Given how popular cricket is in India, it’s not surprising that Dream11 has taken off — it had 10 lakh users in 2014, which grew to 1.5 crore users by 2017, and now Dream11 claims to have 4 crore users on its platform. It’s helped that it has signed on some of cricket’s biggest names to endorse its product — in 2017, Dream11 had been endorsed by Harsha Bhogle, and this year, it ran a TV campaign with Mahendra Singh Dhoni, challenging users if they could be “Dimaag se Dhoni” and select the best-performing teams.
But it hasn’t been all smooth sailing. While online gambling games aren’t allowed in India, Dream11 called itself a “game of skill”, and skirted past regulators.

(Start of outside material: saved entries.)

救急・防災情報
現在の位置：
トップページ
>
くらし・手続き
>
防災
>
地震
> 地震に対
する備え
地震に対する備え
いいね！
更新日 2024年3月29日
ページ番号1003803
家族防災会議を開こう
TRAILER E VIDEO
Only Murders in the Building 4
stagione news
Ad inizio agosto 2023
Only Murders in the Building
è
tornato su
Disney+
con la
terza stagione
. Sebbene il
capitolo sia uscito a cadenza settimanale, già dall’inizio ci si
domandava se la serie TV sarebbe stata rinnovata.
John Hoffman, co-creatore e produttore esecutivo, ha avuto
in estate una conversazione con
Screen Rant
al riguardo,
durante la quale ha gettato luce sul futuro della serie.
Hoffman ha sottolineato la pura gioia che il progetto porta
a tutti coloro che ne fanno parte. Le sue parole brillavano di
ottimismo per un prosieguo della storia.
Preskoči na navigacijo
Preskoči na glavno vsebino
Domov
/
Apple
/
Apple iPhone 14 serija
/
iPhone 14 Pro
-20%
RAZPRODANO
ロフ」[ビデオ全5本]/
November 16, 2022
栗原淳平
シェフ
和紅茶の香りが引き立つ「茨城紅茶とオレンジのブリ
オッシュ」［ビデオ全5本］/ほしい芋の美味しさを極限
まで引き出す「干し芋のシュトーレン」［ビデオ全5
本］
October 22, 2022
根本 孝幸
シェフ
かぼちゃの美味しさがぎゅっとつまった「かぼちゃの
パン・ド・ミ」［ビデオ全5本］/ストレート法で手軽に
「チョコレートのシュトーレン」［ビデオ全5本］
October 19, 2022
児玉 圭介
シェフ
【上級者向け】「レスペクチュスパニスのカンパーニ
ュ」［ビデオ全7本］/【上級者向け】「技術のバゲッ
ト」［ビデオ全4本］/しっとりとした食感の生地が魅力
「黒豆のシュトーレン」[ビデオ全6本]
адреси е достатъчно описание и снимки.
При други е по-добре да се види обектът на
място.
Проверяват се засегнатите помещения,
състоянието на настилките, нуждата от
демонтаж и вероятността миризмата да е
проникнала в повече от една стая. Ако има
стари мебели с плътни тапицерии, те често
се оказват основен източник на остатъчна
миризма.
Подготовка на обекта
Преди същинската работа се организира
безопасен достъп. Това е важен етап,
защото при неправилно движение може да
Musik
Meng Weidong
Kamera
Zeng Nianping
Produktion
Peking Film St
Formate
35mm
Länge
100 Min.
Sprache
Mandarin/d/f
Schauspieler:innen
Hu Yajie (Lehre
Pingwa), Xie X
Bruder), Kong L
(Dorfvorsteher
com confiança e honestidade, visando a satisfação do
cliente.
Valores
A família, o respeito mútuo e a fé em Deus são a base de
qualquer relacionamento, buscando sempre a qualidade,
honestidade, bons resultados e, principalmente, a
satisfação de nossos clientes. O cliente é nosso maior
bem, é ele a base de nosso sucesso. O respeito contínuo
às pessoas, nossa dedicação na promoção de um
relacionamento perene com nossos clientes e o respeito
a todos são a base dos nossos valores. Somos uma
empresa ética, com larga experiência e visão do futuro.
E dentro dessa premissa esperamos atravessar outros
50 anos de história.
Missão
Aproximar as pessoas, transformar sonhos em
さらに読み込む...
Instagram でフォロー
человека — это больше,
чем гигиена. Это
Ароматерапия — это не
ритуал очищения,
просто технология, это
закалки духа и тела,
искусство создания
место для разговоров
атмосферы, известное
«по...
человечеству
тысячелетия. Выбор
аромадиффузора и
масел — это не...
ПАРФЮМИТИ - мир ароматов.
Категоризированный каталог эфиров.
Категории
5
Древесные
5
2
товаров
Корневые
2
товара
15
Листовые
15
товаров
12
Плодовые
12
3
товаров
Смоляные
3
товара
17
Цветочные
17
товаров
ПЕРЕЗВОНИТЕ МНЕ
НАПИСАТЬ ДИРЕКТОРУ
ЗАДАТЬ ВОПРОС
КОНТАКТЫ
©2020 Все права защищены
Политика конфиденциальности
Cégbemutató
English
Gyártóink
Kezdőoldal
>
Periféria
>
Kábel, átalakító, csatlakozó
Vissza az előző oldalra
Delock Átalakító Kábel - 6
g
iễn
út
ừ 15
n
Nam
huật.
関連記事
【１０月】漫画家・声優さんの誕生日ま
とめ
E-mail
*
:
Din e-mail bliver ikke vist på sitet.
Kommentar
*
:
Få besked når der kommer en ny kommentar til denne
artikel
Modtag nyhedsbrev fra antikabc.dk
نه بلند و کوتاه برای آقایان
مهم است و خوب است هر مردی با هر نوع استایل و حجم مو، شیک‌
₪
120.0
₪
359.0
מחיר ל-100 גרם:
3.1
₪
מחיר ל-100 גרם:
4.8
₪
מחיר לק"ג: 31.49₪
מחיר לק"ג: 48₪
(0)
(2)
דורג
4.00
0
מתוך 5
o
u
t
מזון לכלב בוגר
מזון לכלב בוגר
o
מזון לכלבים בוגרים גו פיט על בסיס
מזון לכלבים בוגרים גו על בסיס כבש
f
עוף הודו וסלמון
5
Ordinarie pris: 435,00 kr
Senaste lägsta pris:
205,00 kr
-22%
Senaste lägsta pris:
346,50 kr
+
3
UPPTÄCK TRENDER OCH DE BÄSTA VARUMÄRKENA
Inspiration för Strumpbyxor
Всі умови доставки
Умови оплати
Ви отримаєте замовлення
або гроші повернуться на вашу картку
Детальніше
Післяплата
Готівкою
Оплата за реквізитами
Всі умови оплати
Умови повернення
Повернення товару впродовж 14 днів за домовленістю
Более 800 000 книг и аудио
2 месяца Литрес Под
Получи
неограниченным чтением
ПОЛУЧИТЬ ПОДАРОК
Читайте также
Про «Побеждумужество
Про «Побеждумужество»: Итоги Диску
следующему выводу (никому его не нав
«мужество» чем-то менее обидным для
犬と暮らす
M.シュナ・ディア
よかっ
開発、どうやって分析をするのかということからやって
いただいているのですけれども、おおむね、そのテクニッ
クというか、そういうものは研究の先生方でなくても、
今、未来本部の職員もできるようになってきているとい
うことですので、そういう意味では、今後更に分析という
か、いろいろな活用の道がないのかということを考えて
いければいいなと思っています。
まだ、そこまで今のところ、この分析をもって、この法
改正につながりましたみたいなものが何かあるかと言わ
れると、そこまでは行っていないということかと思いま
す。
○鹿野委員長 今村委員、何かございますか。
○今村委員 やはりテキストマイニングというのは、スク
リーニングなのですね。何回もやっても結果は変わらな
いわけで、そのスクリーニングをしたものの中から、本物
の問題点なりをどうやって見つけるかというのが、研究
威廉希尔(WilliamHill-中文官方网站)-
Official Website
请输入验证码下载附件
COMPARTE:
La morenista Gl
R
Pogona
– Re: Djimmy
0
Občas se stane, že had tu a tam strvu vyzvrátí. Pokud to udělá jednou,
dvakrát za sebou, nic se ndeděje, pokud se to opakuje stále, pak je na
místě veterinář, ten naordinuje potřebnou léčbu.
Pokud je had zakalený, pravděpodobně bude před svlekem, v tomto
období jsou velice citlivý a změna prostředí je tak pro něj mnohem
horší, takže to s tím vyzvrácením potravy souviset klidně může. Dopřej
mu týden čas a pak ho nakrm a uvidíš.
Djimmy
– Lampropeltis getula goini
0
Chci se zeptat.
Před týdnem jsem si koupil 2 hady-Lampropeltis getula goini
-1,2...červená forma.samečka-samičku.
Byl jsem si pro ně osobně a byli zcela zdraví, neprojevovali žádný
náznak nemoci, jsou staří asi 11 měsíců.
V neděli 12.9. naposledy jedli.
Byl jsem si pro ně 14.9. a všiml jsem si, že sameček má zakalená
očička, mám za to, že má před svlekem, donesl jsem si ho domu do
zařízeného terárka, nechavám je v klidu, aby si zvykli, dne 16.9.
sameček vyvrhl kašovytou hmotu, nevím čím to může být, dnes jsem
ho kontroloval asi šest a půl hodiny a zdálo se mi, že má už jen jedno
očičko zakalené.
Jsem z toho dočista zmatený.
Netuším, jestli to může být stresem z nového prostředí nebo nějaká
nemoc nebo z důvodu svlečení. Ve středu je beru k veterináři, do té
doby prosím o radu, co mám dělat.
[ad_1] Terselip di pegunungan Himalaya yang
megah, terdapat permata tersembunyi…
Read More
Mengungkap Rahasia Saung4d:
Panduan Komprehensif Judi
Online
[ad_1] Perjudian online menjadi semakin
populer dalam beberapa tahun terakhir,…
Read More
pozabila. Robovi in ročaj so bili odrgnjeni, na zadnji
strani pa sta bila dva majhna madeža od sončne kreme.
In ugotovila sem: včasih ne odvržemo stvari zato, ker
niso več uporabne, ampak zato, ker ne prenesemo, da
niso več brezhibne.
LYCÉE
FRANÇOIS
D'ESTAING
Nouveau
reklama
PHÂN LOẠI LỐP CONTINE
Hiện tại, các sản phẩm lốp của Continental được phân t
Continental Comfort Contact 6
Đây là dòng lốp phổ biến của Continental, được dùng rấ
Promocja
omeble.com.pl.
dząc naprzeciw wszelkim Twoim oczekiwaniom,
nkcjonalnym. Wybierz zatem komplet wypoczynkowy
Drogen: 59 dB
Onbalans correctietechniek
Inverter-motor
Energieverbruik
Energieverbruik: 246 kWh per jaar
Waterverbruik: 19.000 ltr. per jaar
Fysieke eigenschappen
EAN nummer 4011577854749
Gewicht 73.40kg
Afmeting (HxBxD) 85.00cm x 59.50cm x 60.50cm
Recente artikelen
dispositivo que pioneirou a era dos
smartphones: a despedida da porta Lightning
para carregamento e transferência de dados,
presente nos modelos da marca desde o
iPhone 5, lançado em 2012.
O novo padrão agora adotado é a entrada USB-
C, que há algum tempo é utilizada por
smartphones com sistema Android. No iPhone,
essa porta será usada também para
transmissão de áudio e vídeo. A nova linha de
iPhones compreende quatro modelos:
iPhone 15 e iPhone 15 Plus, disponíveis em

Not everyone agreed — in 2017, it was taken to court over allegations that it was a gambling game, but the High Court ruled that it was indeed a game of skill, and the order was subsequently upheld by the Supreme Court. Dream11’s similarly with gambling apps has also meant that its app isn’t allowed on the Google Play store, and the company sends users a link on how to download it after they give a missed call on a number. And like most other startups, Dream11 is losing money — in FY2017, Dream11 had revenues of Rs. 62 crore, but ended up with losses of Rs. 15 crore.
But the company now has the might of Tencent behind it, and will look to even more aggressively expand its services. Dream11 has already moved away from cricket — it runs fantasy games for Indian football and kabaddi, and has even moved to foreign shores — it’s the official fantasy league partner for the Caribbean Premier League. Its bread and butter, though, is still the IPL, during which it sees the most interest on its website.
Dream11 does seem have a pretty heady combination on paper — India has a billion people who’re crazy about cricket, and they’re rapidly coming online thanks to cheap smartphones and cheaper data plans. And Dream11 throws in the potential of earning real money, along with the excitement of playing along with your friends. Dream11 is already worth $500 million — if it can continue dominating India’s fantasy games space, it might end up creating India’s first unicorn in the consumer gaming sector.